Dataset entries:
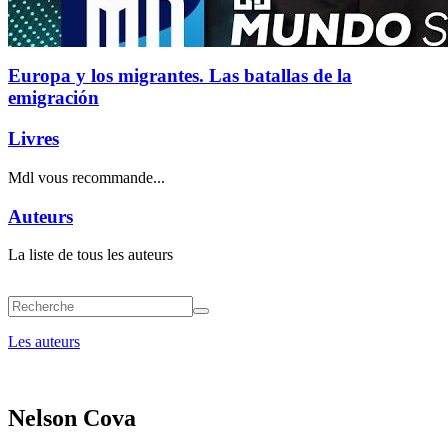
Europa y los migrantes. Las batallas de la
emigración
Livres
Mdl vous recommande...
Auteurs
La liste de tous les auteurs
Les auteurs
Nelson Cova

Requirement:
Please print everything in the material exactly, apart from the pictures.

Problem solution:
Europa y los migrantes. Las batallas de la
emigración
Livres
Mdl vous recommande...
Auteurs
La liste de tous les auteurs
Les auteurs
Nelson Cova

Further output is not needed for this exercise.